▶

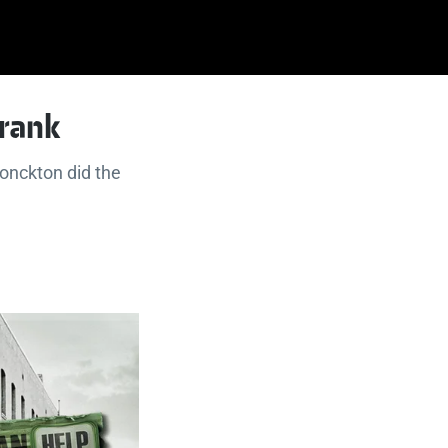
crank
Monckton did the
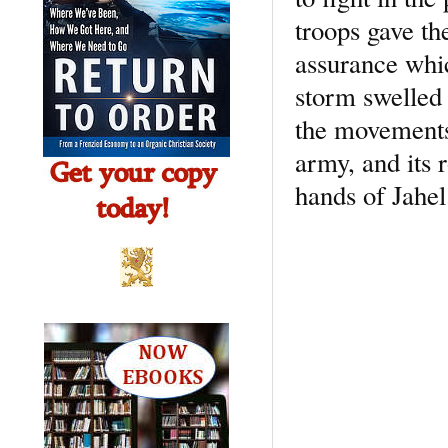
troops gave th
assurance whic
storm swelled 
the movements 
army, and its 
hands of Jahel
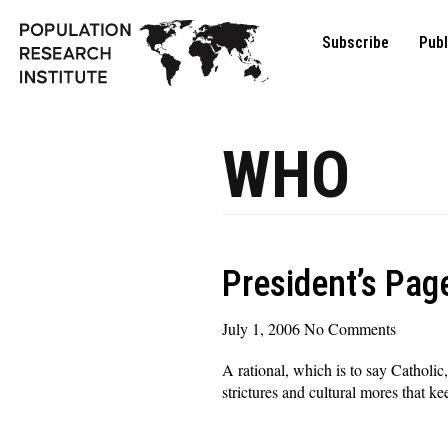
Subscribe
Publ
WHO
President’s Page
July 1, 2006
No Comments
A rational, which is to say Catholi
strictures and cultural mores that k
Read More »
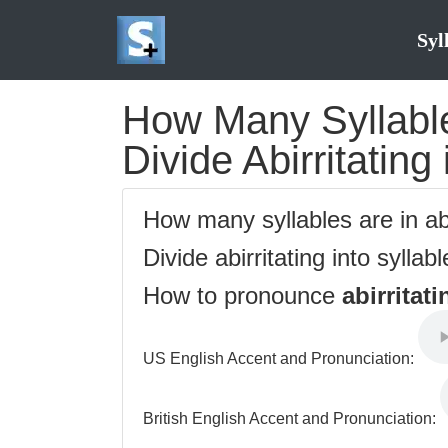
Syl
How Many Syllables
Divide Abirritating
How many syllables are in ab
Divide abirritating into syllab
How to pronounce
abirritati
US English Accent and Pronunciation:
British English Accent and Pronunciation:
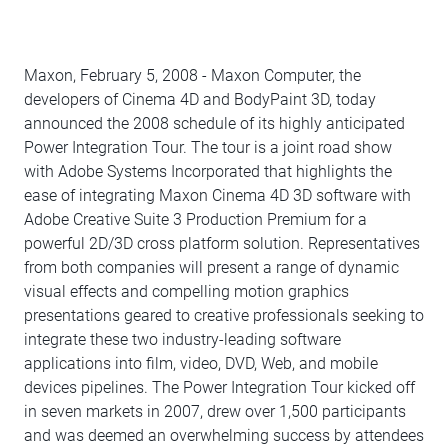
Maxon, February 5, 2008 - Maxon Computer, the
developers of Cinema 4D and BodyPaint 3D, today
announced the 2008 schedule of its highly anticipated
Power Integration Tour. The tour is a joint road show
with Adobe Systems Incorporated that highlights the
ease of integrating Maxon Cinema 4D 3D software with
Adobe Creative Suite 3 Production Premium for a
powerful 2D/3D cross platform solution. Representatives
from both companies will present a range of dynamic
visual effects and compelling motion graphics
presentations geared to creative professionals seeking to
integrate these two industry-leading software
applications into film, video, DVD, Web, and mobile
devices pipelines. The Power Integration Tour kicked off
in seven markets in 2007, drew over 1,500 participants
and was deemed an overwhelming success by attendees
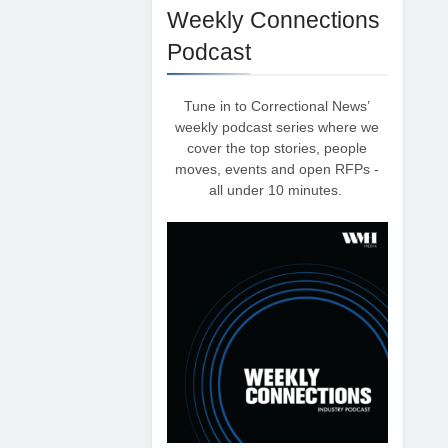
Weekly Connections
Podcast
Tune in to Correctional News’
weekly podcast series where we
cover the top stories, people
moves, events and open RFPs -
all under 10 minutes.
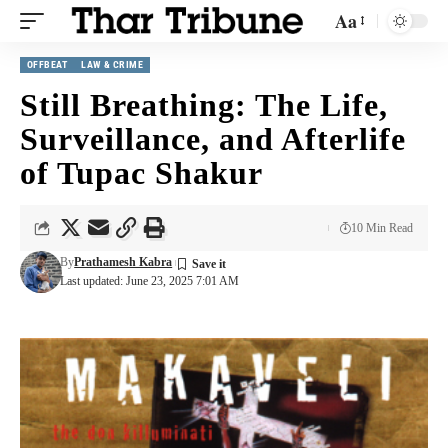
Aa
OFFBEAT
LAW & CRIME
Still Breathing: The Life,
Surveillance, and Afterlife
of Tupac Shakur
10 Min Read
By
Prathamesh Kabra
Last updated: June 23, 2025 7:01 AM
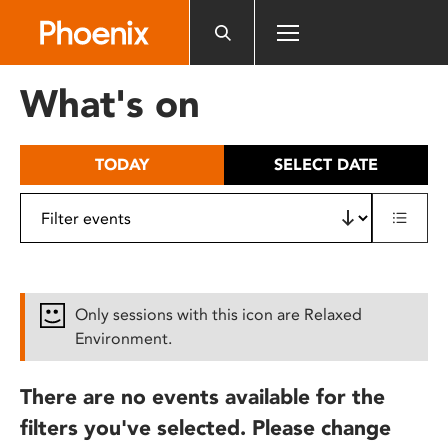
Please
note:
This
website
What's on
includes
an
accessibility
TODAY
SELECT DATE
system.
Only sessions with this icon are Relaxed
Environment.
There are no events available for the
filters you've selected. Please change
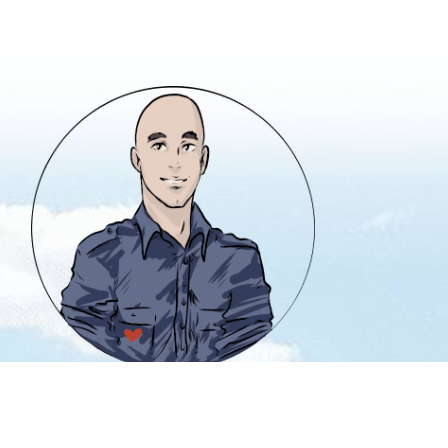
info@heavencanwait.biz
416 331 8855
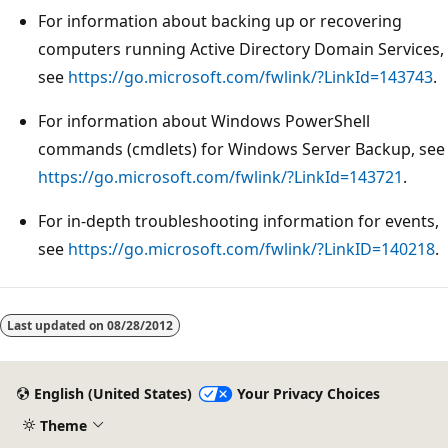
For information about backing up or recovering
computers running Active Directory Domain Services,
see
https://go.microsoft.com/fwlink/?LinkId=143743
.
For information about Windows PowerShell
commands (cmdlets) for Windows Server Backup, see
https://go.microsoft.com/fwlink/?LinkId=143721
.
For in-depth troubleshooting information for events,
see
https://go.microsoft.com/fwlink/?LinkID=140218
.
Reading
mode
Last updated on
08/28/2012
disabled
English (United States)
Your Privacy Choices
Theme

◀

> Problem to solve: Produce the material above again in full, with identical lines and no pictures.

> Written solution:
crank
Monckton did the
troops gave th
assurance whic
storm swelled 
the movements 
army, and its 
hands of Jahel
Subscribe
Publ
WHO
President’s Page
July 1, 2006
No Comments
A rational, which is to say Catholi
strictures and cultural mores that k
Read More »
Syl
How Many Syllables
Divide Abirritating
How many syllables are in ab
Divide abirritating into syllab
How to pronounce
abirritati
US English Accent and Pronunciation:
British English Accent and Pronunciation:
Maxon, February 5, 2008 - Maxon Computer, the
developers of Cinema 4D and BodyPaint 3D, today
announced the 2008 schedule of its highly anticipated
Power Integration Tour. The tour is a joint road show
with Adobe Systems Incorporated that highlights the
ease of integrating Maxon Cinema 4D 3D software with
Adobe Creative Suite 3 Production Premium for a
powerful 2D/3D cross platform solution. Representatives
from both companies will present a range of dynamic
visual effects and compelling motion graphics
presentations geared to creative professionals seeking to
integrate these two industry-leading software
applications into film, video, DVD, Web, and mobile
devices pipelines. The Power Integration Tour kicked off
in seven markets in 2007, drew over 1,500 participants
and was deemed an overwhelming success by attendees
Weekly Connections
Podcast
Tune in to Correctional News’
weekly podcast series where we
cover the top stories, people
moves, events and open RFPs -
all under 10 minutes.
Aa
OFFBEAT
LAW & CRIME
Still Breathing: The Life,
Surveillance, and Afterlife
of Tupac Shakur
10 Min Read
By
Prathamesh Kabra
Last updated: June 23, 2025 7:01 AM
Please
note:
This
website
What's on
includes
an
accessibility
TODAY
SELECT DATE
system.
Only sessions with this icon are Relaxed
Environment.
There are no events available for the
filters you've selected. Please change
info@heavencanwait.biz
416 331 8855
For information about backing up or recovering
computers running Active Directory Domain Services,
see
https://go.microsoft.com/fwlink/?LinkId=143743
.
For information about Windows PowerShell
commands (cmdlets) for Windows Server Backup, see
https://go.microsoft.com/fwlink/?LinkId=143721
.
For in-depth troubleshooting information for events,
see
https://go.microsoft.com/fwlink/?LinkID=140218
.
Reading
mode
Last updated on
08/28/2012
disabled
English (United States)
Your Privacy Choices
Theme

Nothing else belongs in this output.